Literatura

No mês de março voltamos a ver o “Sol…e as Suas Flores”

Quando alguém fala em “Clube do Livro”, lembro-me imediatamente daquelas subscrições que se faziam a revistas, na viragem do milénio. Essa memória vem geralmente acompanhada de uma atividade, muito comum hoje em dia, depois da estreia de mais um episódio da nossa série favorita: aquela conversa coletiva que inclui sempre dois ou três pontos de vista diferentes e que acaba num revirar de olhos, meio simpático, meio “não percebeste nada”. 

Atualmente, a leitura é uma atividade fragmentada, muitas vezes solitária, mas precisa mesmo de ser assim? Não. Aliás, para um bom bibliófilo, nada é mais interessante do que encontrar um bookclub onde, de uma forma muito geração Z, se possa fazer “scroll” pelos comentários e abrir toda uma nova fornada de perspetivas.

É isso que quero trazer aqui à nossa Magazine: o nosso próprio bookclub, onde, se não promover um debate, são dadas dicas e ideias daquilo que podem ler. Porque, mais do que qualquer outra coisa, ninguém merece sentir que quer ler alguma coisa e não saber o quê.

Então, deixem-me explicar-vos as regras deste nosso monopólio dos livros: a cada sexta-feira da primeira semana do mês, eu apresento-vos um livro e um escritor, e, na última quinta-feira de cada mês, fazemos o balanço.

E sendo o mês de março o mês da nossa estreia e, coincidentemente, também o mês da poesia, vamos mergulhar neste género que já caminha pela terra há mais tempo do que aquele que podemos contabilizar. 

Tenho de admitir que a poesia é um género difícil para mim – aquilo a que muitos chamam “leitura de elite” e eu percebo, porque há sempre uma altivez na poesia que nos deixa de pé atrás. No entanto, acho que é possível, nos dias de hoje, desconstruir isso e não estou a desvalorizar os clássicos, nem os nossos grandes poéticos, mas este mês vamos por outra estrada.

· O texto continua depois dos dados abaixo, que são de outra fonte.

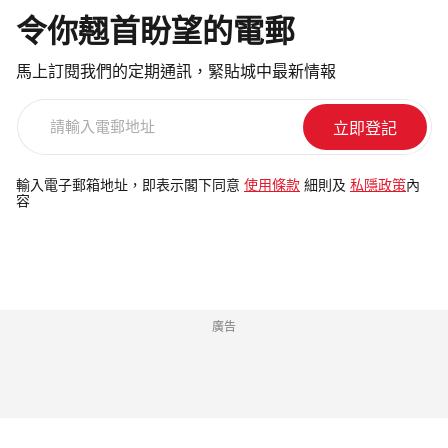
令你翹首盼望的電郵
馬上訂閱我們的定期通訊，緊貼城中最新情報
請
輸
入
電
輸入電子郵箱地址，即表示閣下同意
使用條款
細則及
私隱政策
內
容
郵
地
址
廣告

Este mês, o livro que trago é poesia para todos e vem embrulhada n’O Sol e As Suas Flores, de Rupi Kaur.

Talvez alguns de vocês conheçam Rupi Kaur de uma situação particular: uma fotografia de uma mulher deitada de costas numa cama, com as calças manchadas de sangue. Foi esse o ponto de partida de Kaur, essa foto de uma pessoa até então anónima, menstruada numa cama que juntou, em 24 horas, 3 milhões de likes – foi o momento de viragem da sua carreira. 

Com 28 anos, nascida em Panjabe, na Índia, Rupi imigrou com os seus pais para o Canadá, quando era ainda uma criança. Os temas que retrata são uma boa montra daquilo que a sua escrita representa: uma desconstrução do que pode ser a poesia. 

Os tópicos que a motivam não são o pão de todos os dias, mas ajudaram muitos a entrar nesta forma de escrever e de ler tão bonita: relações, machismo, feminismo, abuso, maternidade, trauma e amor próprio… E Rupi tem também uma forma particular de se comunicar. A sua escrita mistura palavras, sempre em minúsculas, com desenhos que sugerem uma interpretação maior do que aquela que contém as palavras (uma das coisas bonitas da poesia é que há sempre significado para além daquilo que lemos).

Em “O Sol e As Suas Flores”, Rupi aborda o momento em que termina uma relação (é irónico, depois do fim do mês do amor, falarmos sobre terminar relações) e toda a jornada que envolve esse “colar de cacos” com que é deixada. 

Agora, resta-nos mergulhar nesta narrativa e dar uma oportunidade a um género tantas vezes colocado na prateleira mais alta da estante. Rupi Kaur desconstruiu a poesia – agora está nas nossas mãos. Literalmente.